Monday, 16 July 2018: 17:45
Oral Presentation
Saori KAMANO, National Institute of Population and Social Security Research, Japan
Yusuke KAMIYA, Kanto Gakuin University, Hachioji, Tokyo, Japan
Ikuko SUGIURA, Department of Sociological Studies, Wako University, Japan
Hiroyuki TANIGUCHI, Faculty of Law, Takaoka University of Law, Japan
In this paper, we will examine how official recognition of same-sex couples is related to individuals’ relationships with their family of origin.

In a previous study conducted in the late 2000s by the Rainbow Talk 2006 research team, we concluded that same-sex couples in Japan would intentionally try to maintain a cordial relationship with their kin, especially their parents and siblings, as a “safety net", since absolutely no legal rights or recognitions are given to same-sex couples (Sugiura, Kamano and Yanagihara, 2008).

In 2017 now, ten years after the previous study, more than a handful of municipal governments in Japan offer some form of official recognition of same-sex couples. Shibuya-ward in Tokyo was the first to do so, allowing same-sex couples to obtain a “same-sex partnership certificate”, based on an ordinance that took effect in November 2015. While this certificate does not give the couple any of the rights given to heterosexually married couples, the requirement of the submission of a notarized private contract means that the couple would formalize their relationship in the form of a pledge or an agreement.

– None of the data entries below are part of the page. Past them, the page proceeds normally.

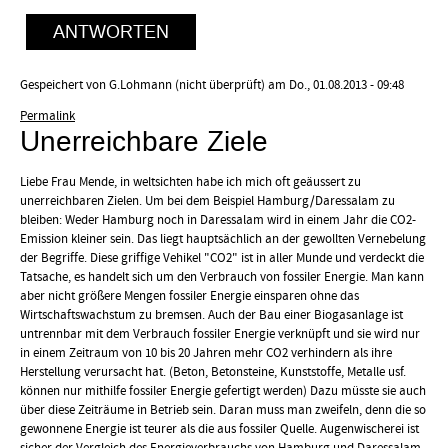
ANTWORTEN
Gespeichert von
G.Lohmann (nicht überprüft)
am Do., 01.08.2013 - 09:48
Permalink
Unerreichbare Ziele
Liebe Frau Mende, in weltsichten habe ich mich oft geäussert zu
unerreichbaren Zielen. Um bei dem Beispiel Hamburg/Daressalam zu
bleiben: Weder Hamburg noch in Daressalam wird in einem Jahr die CO2-
Emission kleiner sein. Das liegt hauptsächlich an der gewollten Vernebelung
der Begriffe. Diese griffige Vehikel "CO2" ist in aller Munde und verdeckt die
Tatsache, es handelt sich um den Verbrauch von fossiler Energie. Man kann
aber nicht größere Mengen fossiler Energie einsparen ohne das
Wirtschaftswachstum zu bremsen. Auch der Bau einer Biogasanlage ist
untrennbar mit dem Verbrauch fossiler Energie verknüpft und sie wird nur
in einem Zeitraum von 10 bis 20 Jahren mehr CO2 verhindern als ihre
Herstellung verursacht hat. (Beton, Betonsteine, Kunststoffe, Metalle usf.
können nur mithilfe fossiler Energie gefertigt werden) Dazu müsste sie auch
über diese Zeiträume in Betrieb sein. Daran muss man zweifeln, denn die so
gewonnene Energie ist teurer als die aus fossiler Quelle. Augenwischerei ist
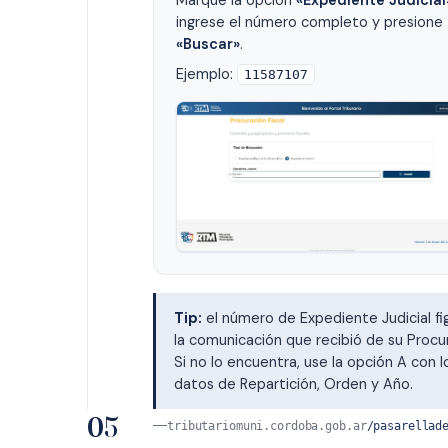
Marque la opción
«Expediente Judicial
ingrese el número completo y presione
«Buscar»
.
Ejemplo:
11587107
Tip:
el número de Expediente Judicial fi
la comunicación que recibió de su Procu
Si no lo encuentra, use la opción A con l
datos de Repartición, Orden y Año.
05
tributariomuni.cordoba.gob.ar
/pasarellad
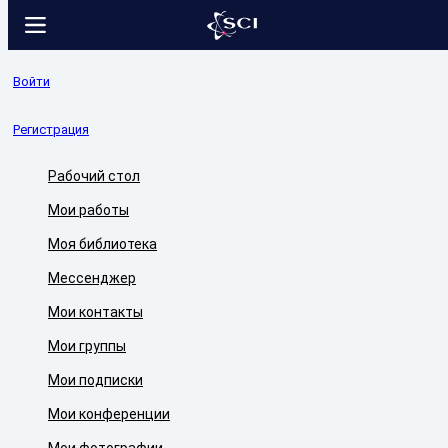
Войти
Регистрация
Рабочий стол
Мои работы
Моя библиотека
Мессенджер
Мои контакты
Мои группы
Мои подписки
Мои конференции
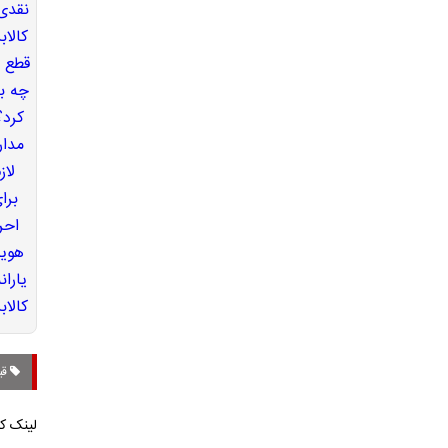
قی
لینک کو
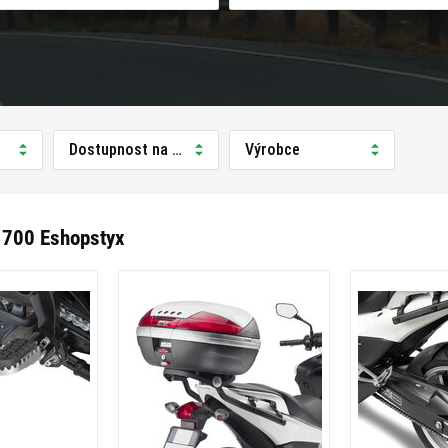
Dostupnost na prodejně
Výrobce
 700 Eshopstyx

Based on face-to-face interviews of 16 individuals in a same-sex couple relationship conducted in July-August 2017, we examine how the individuals view the certificate offered by Shibuya-ward, factors motivating the couples to obtain the certificate, and the effects it has on their lives. We will also extract ideas of marriage and families that emerge from the interviews. Preliminarily, we found that for some individuals, being accepted by their family of origin is important before they move toward obtaining the certificate, and that such a certificate is meaningful only when their relationship is celebrated by their family members. Our findings would provide additional insights to the idea of the “families we choose” (Weston, 1991).